# Please help ID this thing



## Greg_o (Mar 4, 2010)

Would love to know what this is, or what's going on here.

Is this candy cane a gonner? If so, can I 'save' an area that appears to be unaffected?


----------



## Will (Jul 24, 2008)

Im sure that it's a type of sponge Greg. Leaving it out in the air a while may kill it mostly, while the coral should produce some mucous to keep it moistend?


----------



## Greg_o (Mar 4, 2010)

Thanks Will.

Outside of the water it appears there's all sorts of things on it.










Melting










Back in










Maybe didn't leave it out long enough.


----------



## Will (Jul 24, 2008)

Looks improved. Might take several exposures. Just wiat for the coral to poof up normally again first. Also, might help to pat it dry with an aborbant material.


----------



## Greg_o (Mar 4, 2010)

How bad are these guys? If they weren't affecting corals, would you leave them? Looking around on the webs I find some people are pretty complacent with sponges.


----------



## Will (Jul 24, 2008)

Sponges are ridiculously beautiful imo.

Greg, I don't have a lot of experience with them, just a little really. But I know that their growth is exponential. And once they are somewhere in your tank, they can appear elsewhere in your system easily. If they didn't bother anything, they would probably be a very benificial living water scrubber/filter- but given their growth and potential invasiveness, it may be asking for trouble to let them spread far before acting.

If you were doing soemthing like a sponge and macro algae garden, they;d be very cool and welcome.


----------



## Nighttrooper (Apr 19, 2011)

pineapple sponge
they are filter feeder
cleans water


----------



## wtac (Mar 17, 2006)

The sponges are just growing well as the conditions are right for them. Unfortunately, it's just growing where they are causing problems for the coral and you have to take action or they will grow to a point and choke out a polyp head.

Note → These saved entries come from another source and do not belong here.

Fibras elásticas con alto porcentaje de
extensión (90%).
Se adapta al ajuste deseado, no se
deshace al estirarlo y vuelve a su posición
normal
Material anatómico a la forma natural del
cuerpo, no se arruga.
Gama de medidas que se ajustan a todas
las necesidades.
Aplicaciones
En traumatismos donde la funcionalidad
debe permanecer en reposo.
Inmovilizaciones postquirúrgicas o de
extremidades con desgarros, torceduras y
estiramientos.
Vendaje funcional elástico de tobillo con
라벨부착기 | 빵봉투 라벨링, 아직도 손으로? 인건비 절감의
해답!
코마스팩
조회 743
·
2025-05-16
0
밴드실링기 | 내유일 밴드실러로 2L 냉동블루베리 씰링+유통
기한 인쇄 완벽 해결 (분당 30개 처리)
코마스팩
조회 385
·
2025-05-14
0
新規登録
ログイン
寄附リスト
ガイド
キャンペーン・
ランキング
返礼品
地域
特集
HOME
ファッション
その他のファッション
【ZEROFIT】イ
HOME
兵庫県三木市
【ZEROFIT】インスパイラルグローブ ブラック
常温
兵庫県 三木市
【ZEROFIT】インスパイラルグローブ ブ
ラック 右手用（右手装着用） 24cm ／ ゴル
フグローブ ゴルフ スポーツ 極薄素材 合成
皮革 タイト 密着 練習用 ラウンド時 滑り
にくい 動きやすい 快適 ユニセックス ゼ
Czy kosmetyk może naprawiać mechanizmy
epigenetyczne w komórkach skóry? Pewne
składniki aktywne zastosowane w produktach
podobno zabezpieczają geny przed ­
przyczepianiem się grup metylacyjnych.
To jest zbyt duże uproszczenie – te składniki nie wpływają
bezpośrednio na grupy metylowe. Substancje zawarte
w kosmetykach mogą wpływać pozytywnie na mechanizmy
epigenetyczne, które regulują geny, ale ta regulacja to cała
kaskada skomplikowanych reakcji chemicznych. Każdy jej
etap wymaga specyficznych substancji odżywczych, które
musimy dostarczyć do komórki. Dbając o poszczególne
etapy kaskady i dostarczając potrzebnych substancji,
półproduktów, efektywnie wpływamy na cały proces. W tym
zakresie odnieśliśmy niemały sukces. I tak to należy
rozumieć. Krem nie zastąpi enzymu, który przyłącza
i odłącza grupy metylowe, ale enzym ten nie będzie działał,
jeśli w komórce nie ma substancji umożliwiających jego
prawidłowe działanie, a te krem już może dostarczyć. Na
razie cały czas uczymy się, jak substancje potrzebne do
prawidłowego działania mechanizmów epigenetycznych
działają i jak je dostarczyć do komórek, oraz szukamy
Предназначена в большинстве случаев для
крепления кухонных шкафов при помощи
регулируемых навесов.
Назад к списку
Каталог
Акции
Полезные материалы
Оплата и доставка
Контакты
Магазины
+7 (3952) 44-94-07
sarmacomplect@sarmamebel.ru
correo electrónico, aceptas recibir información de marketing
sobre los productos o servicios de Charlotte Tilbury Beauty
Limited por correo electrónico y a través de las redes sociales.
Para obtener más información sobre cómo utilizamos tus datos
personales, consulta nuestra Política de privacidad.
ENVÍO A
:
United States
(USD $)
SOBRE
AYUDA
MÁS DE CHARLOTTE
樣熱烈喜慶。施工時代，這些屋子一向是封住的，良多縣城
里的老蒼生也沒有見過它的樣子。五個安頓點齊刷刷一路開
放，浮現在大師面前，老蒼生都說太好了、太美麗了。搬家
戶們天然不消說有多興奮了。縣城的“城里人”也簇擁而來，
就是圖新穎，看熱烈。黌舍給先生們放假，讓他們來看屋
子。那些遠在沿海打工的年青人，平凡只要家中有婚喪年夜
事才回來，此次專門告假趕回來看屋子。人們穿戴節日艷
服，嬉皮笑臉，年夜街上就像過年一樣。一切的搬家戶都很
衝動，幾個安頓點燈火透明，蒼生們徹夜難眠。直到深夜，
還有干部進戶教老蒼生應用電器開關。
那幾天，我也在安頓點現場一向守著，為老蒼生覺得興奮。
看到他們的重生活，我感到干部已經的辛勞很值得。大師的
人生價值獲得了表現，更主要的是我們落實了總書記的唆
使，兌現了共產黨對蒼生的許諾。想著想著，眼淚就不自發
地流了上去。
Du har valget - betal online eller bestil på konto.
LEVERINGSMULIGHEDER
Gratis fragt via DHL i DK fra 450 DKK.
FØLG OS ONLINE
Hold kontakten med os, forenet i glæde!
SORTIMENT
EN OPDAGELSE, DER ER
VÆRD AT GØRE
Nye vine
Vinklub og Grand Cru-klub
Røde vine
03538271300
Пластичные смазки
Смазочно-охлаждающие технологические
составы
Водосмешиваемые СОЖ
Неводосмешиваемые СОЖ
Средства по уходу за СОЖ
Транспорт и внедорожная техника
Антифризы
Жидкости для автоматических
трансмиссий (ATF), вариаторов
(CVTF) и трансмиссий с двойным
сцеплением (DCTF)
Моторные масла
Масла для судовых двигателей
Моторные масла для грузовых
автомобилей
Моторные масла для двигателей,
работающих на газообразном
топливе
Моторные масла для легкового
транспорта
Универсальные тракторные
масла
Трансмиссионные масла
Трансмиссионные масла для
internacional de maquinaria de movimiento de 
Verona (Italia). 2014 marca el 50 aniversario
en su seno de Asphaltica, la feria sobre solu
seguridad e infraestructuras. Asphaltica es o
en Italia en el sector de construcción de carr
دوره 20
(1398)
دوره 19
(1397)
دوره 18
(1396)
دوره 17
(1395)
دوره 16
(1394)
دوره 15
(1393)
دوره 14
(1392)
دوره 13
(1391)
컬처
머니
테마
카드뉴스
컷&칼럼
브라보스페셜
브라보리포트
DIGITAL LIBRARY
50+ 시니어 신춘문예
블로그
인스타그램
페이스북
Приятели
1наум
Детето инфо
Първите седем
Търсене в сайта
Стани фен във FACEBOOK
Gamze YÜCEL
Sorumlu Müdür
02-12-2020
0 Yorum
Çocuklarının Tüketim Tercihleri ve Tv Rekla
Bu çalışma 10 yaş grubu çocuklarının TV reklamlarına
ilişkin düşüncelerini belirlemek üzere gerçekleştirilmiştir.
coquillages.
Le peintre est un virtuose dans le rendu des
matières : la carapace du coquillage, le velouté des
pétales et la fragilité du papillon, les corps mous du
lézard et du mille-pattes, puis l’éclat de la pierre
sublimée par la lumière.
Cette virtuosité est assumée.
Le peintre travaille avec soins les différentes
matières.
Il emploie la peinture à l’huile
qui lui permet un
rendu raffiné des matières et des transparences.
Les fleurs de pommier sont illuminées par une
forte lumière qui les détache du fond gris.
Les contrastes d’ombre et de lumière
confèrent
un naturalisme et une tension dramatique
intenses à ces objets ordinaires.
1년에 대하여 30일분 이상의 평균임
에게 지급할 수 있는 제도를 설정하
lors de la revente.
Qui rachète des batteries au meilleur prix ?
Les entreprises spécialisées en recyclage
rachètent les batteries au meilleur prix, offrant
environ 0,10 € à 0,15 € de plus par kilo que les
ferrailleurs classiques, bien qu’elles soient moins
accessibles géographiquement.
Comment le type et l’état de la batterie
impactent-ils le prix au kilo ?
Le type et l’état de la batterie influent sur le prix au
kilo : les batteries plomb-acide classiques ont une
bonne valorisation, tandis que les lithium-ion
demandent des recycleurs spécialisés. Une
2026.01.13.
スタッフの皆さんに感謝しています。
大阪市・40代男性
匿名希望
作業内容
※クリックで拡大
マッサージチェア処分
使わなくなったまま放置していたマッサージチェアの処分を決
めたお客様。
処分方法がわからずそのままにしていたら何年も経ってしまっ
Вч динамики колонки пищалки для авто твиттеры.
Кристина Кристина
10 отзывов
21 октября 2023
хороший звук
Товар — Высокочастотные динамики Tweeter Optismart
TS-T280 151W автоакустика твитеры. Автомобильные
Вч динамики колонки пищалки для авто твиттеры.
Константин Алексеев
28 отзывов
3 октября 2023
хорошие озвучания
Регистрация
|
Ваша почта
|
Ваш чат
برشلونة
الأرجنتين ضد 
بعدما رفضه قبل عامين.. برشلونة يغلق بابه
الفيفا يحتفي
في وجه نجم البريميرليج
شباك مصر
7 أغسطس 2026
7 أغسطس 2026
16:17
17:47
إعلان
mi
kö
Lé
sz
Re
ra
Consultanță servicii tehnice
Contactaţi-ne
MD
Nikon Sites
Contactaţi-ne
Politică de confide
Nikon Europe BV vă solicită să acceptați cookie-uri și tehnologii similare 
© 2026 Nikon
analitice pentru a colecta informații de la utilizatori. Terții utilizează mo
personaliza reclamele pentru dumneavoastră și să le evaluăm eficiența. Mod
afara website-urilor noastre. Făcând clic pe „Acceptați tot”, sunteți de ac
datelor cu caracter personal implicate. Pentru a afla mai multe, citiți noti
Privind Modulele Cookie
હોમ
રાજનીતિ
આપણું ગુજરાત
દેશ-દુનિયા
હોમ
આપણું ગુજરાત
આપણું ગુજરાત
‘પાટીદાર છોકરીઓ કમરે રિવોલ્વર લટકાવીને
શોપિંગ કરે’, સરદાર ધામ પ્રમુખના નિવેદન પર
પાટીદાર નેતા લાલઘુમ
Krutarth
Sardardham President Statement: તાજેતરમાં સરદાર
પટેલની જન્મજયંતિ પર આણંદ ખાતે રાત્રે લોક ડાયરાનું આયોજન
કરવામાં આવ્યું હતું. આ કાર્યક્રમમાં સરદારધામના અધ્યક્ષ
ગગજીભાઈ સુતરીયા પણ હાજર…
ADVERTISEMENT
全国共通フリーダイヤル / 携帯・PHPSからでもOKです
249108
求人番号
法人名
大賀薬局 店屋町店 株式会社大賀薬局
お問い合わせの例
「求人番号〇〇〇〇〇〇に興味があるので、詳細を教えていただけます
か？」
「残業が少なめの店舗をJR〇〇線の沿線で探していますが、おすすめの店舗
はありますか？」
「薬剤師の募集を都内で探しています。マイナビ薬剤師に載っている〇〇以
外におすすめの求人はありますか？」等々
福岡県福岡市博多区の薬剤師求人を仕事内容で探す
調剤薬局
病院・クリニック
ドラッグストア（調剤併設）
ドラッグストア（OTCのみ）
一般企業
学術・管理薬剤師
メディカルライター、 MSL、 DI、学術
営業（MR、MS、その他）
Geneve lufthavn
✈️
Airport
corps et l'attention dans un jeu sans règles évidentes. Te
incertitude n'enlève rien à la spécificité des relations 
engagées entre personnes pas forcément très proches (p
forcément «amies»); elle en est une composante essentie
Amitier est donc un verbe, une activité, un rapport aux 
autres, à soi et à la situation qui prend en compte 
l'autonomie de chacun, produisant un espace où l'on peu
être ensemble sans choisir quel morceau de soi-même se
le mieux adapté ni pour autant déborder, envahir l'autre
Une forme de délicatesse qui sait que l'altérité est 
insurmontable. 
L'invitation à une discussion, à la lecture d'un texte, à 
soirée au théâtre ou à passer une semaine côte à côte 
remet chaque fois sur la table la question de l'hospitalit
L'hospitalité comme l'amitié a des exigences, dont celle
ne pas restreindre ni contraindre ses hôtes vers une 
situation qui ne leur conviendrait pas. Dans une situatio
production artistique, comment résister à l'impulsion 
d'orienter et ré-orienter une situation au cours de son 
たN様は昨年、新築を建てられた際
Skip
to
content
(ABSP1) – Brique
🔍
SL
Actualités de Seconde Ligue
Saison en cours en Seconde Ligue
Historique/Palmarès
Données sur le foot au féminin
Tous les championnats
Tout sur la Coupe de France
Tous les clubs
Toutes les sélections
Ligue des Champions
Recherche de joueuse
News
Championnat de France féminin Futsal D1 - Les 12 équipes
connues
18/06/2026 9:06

Personally I leave them as they are part of the biodiversity of the system and as Nighttrooper mentioned, are filter feeders to help with removing particulate organic matter (POM) in the water column. Just trim/remove as you see fit. If they are growing _too fast_, cut back on the feeding just a bit 

JM2C/E


----------



## Tim (Dec 11, 2011)

very attractive sponge. Did it just come on as a hitchiker?

I want one for my fuge


----------



## Greg_o (Mar 4, 2010)

Thanks all for the advice. Yes these were hitch hikers.


----------